En ese mismo lapso, por ejemplo, un reciente estudio de la consultora Claves, arrojó que desapareció del mercado un saldo neto de 42 mil empresas, un 5% del total, mientras el resto pudo sobrevivir aun facturando en promedio mucho menos. Las provincias más castigadas son las menos favorecidas y en las que el entramado social más precisa de las pocas empresas en manos de particulares que todavía quedan. En cambio, las que se crearon fueron las que no tienen empleados: en realidad una forma de encubrir trabajo en negro o cuentapropistas que arriesgan para no esperar sentados el milagro que nunca llega. Esta investigación realizada sobre la información pública que tiene la AFIP demuestra que lo que más cuesta es crear empleo formal, la única manera sostenible de salir de la pobreza.

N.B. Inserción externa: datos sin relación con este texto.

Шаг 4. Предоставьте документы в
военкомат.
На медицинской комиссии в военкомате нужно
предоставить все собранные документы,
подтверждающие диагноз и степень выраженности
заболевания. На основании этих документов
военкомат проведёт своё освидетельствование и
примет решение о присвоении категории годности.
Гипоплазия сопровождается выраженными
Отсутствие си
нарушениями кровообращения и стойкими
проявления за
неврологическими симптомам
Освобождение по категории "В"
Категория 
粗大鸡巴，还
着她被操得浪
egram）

La explicación de esta debacle productiva es la pandemia, pero algo ocurre con la Argentina que es más vulnerable que el resto de la región a vaivenes económicos como los efectos del covid-19. Con suerte, volverá a los niveles de ingreso total de 2017 (antes de la corrida cambiaria iniciada en mayo de 2018) en 2024 y si hacemos la deducción por habitante, dos años más tarde. Un precio demasiado elevado que evidencia los desequilibrios de largo plazo que fue acumulando la economía y que cada gobierno, desde hace más de un cuarto de siglo, se empecina en agravar.

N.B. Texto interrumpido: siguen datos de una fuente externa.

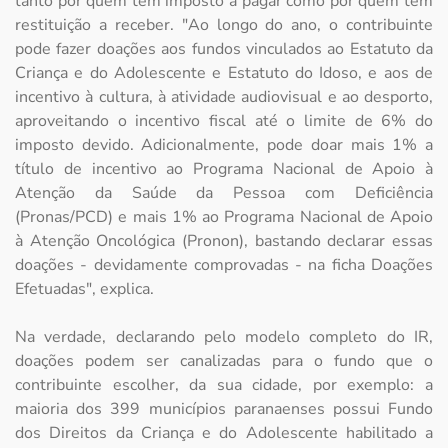
tanto por quem tem imposto a pagar como por quem tem
restituição a receber. "Ao longo do ano, o contribuinte
pode fazer doações aos fundos vinculados ao Estatuto da
Criança e do Adolescente e Estatuto do Idoso, e aos de
incentivo à cultura, à atividade audiovisual e ao desporto,
aproveitando o incentivo fiscal até o limite de 6% do
imposto devido. Adicionalmente, pode doar mais 1% a
título de incentivo ao Programa Nacional de Apoio à
Atenção da Saúde da Pessoa com Deficiência
(Pronas/PCD) e mais 1% ao Programa Nacional de Apoio
à Atenção Oncológica (Pronon), bastando declarar essas
doações - devidamente comprovadas - na ficha Doações
Efetuadas", explica.
Na verdade, declarando pelo modelo completo do IR,
doações podem ser canalizadas para o fundo que o
contribuinte escolher, da sua cidade, por exemplo: a
maioria dos 399 municípios paranaenses possui Fundo
dos Direitos da Criança e do Adolescente habilitado a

Con las urnas a la vista, el oficialismo optó por no sacrificar el corto plazo aún a sabiendas que la solución iba por otro carril. Trató de corregir los desfasajes de la emisión inevitable de 2020 con pases mágicos en el mercado de bonos, profundizando el cepo cambiario y prolongando los controles de precios. El éxito de esa fórmula no fue sostenible, justamente, por las demandas del sector político y en junio el ministro Martín Guzmán pareció resignarse a dejar hacer. En un mes el déficit fiscal fue más alto que en el resto del año y julio terminó con otro récord. Paritarias estatales más benévolas, obras acelerándose, jubilaciones que salen con más fluidez y el ducto monetario hacia los gobernadores más generoso que nunca. Un manual de emisión monetaria que el Gobierno, confía en poder pagar más allá de noviembre cuando quede dibujado el nuevo mapa político. ¿Habrá margen para empezar nuevamente el péndulo de restricción-expansión característico de la democracia moderna en Argentina? Mejor preguntar si el patrón de conducta que se siguió hasta ahora seguirá vigente con la certeza que ninguna parte tiene la responsabilidad absoluta de la crisis, pero tampoco podrá tener el monopolio de la solución.